Your goal -
How many lines in the material below include the word "времени"? Give only the number.
======== Study material
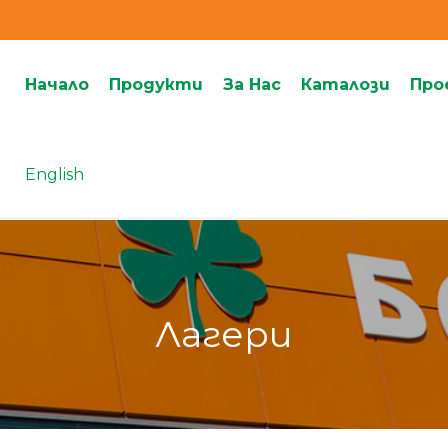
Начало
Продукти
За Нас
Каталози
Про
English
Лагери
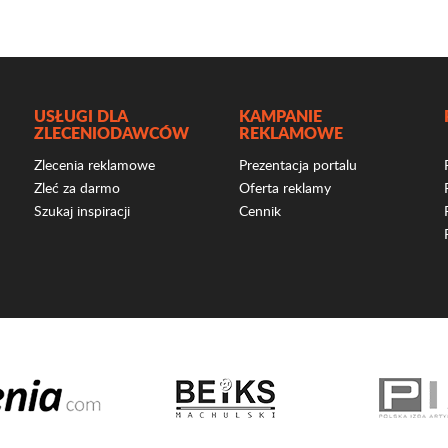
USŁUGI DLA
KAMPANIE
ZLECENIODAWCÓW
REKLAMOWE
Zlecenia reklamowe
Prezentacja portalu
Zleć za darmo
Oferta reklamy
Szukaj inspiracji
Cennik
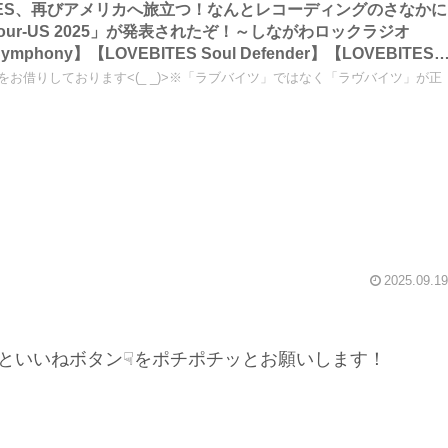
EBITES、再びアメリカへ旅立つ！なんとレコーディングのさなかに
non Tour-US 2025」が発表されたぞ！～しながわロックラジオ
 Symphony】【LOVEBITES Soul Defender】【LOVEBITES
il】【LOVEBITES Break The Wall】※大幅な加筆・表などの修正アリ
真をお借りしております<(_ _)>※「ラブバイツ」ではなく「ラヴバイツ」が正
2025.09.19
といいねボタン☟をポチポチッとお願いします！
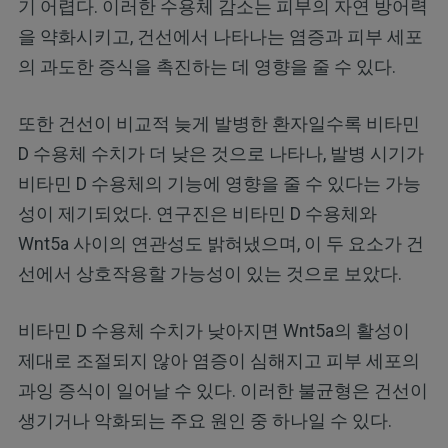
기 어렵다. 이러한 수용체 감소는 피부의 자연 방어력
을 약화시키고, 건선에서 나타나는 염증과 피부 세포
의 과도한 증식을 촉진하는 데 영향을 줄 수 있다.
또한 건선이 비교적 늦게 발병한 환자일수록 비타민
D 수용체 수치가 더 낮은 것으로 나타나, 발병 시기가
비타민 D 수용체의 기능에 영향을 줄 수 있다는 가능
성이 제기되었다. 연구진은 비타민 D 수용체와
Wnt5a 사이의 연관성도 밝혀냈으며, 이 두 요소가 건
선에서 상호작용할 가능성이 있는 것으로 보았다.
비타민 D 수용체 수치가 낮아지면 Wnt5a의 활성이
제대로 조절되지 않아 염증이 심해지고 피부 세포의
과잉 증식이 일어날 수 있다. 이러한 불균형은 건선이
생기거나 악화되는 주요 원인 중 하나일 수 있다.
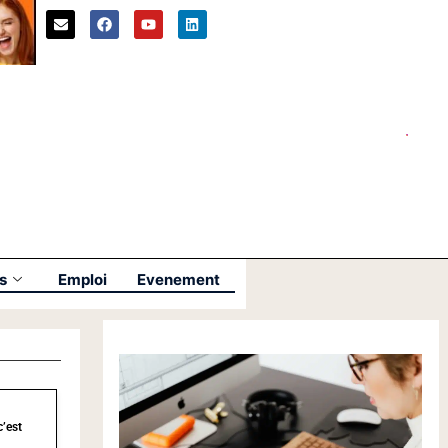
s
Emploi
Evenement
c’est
================
======== Study material
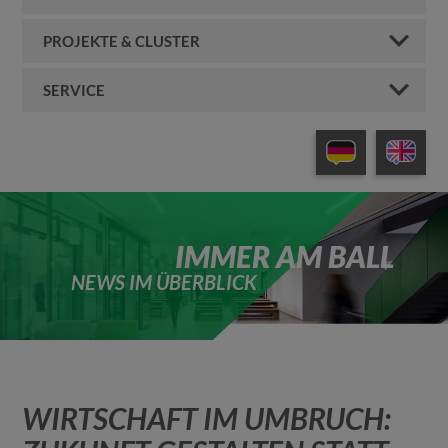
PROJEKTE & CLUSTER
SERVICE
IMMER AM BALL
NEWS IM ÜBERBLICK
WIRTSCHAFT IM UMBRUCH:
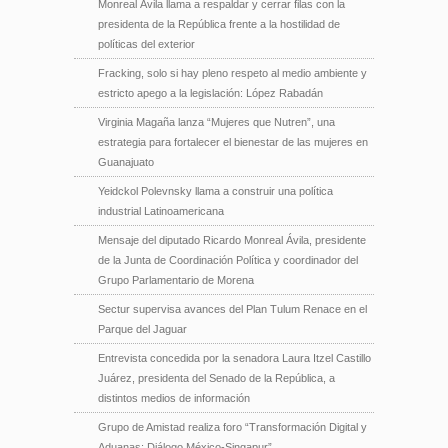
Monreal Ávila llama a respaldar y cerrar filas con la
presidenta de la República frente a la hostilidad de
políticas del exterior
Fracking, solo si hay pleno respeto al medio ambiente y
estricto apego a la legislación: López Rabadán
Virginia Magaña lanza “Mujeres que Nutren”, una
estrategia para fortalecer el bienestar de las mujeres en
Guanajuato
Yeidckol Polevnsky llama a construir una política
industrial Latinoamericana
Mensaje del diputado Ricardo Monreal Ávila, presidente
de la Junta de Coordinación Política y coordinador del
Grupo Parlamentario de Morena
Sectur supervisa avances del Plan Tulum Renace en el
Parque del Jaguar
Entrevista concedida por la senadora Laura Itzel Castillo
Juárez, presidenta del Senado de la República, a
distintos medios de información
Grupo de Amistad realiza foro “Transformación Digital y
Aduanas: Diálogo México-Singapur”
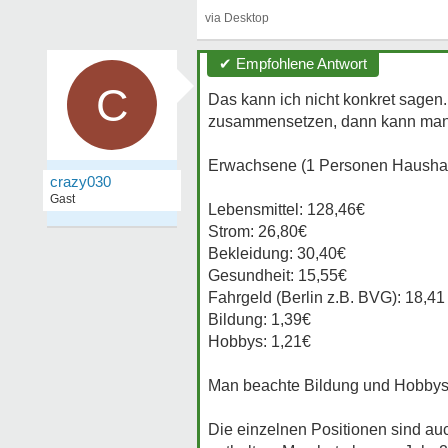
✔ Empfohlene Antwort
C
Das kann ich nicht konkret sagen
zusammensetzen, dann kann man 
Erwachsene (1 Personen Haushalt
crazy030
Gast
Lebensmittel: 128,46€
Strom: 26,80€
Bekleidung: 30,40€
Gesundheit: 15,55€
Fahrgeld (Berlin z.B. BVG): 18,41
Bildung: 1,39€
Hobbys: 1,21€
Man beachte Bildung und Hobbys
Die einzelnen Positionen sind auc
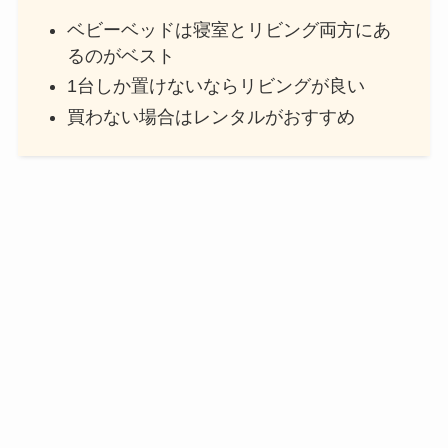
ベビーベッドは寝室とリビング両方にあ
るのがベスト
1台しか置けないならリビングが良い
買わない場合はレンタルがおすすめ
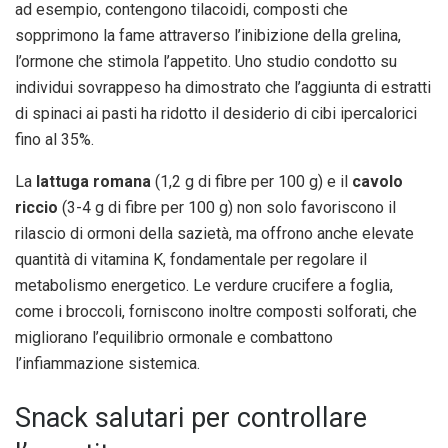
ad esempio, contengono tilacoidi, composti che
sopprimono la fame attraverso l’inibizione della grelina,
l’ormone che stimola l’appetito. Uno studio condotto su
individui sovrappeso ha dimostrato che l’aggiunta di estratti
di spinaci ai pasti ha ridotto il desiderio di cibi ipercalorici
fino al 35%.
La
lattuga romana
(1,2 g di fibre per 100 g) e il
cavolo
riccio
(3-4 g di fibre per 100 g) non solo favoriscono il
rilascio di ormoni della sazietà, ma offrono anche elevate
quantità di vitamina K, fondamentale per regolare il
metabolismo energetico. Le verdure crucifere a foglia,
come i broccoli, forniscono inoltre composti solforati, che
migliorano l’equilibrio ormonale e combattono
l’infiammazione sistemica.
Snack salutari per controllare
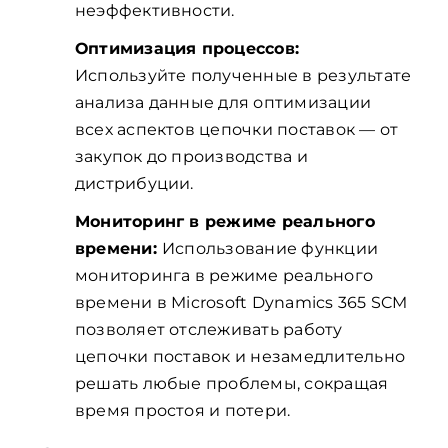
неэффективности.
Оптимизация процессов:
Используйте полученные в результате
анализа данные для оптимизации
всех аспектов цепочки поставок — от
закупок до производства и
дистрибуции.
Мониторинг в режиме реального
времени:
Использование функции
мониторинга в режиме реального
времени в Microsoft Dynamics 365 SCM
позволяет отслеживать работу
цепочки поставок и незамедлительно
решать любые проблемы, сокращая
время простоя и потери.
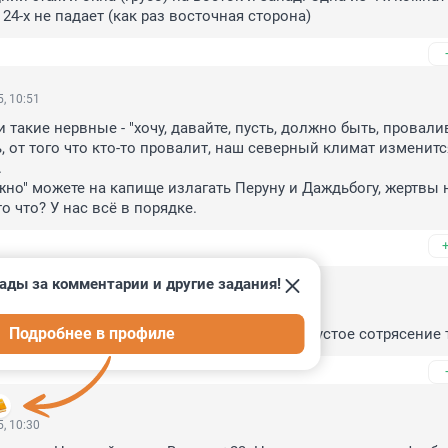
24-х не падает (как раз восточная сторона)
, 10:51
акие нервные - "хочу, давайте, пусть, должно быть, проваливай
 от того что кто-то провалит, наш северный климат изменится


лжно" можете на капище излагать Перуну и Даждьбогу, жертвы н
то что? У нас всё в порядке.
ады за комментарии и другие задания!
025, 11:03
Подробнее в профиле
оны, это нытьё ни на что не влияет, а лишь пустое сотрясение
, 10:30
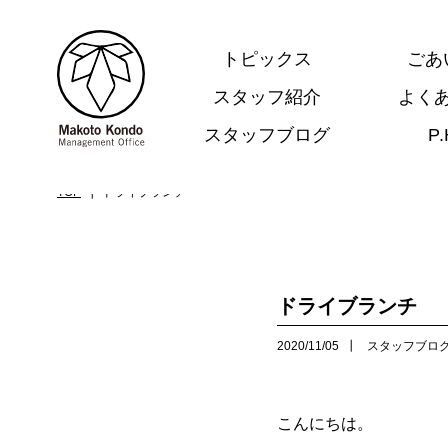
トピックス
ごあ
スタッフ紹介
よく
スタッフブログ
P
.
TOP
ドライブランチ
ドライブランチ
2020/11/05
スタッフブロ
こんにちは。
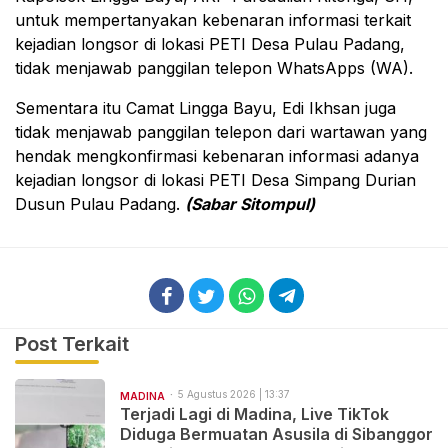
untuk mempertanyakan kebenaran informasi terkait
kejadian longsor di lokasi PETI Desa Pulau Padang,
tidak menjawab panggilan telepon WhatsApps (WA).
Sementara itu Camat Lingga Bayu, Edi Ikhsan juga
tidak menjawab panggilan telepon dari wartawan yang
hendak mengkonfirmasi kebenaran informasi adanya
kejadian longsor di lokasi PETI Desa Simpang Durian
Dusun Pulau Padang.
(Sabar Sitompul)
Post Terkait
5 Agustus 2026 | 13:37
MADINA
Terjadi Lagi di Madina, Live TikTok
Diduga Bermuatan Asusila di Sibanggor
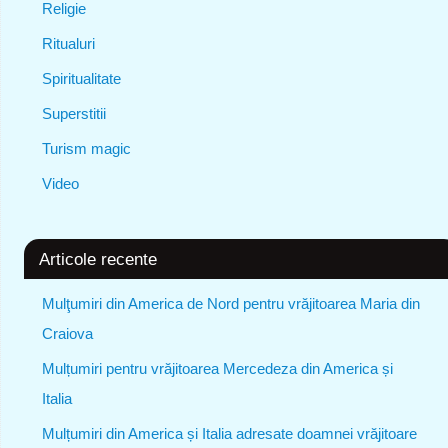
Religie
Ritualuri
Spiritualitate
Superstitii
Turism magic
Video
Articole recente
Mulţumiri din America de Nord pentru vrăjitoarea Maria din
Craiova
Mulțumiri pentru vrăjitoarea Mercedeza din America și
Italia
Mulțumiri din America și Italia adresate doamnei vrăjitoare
================
======== Study material
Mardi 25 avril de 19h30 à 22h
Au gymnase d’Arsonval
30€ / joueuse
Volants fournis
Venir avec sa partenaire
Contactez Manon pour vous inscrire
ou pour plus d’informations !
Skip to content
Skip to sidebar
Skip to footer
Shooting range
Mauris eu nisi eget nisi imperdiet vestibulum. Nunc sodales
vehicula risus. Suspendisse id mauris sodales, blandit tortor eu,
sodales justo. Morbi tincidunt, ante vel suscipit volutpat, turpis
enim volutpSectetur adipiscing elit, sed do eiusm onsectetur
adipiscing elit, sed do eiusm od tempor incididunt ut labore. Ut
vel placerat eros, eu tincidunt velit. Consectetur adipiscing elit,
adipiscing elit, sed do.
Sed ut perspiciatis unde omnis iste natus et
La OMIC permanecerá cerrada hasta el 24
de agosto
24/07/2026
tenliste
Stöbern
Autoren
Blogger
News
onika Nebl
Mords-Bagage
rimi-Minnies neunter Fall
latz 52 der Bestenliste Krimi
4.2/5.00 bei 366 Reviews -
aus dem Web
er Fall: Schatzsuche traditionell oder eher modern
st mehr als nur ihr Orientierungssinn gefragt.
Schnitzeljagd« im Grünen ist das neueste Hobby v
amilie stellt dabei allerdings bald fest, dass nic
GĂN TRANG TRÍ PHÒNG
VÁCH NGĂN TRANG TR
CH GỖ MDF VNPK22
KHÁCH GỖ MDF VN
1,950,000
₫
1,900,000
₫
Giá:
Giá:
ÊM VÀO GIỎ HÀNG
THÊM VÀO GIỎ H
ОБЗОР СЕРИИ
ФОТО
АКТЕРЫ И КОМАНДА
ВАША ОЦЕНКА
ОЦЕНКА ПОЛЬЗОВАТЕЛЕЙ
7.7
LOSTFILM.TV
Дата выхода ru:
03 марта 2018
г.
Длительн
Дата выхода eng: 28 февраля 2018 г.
================
Task output -
2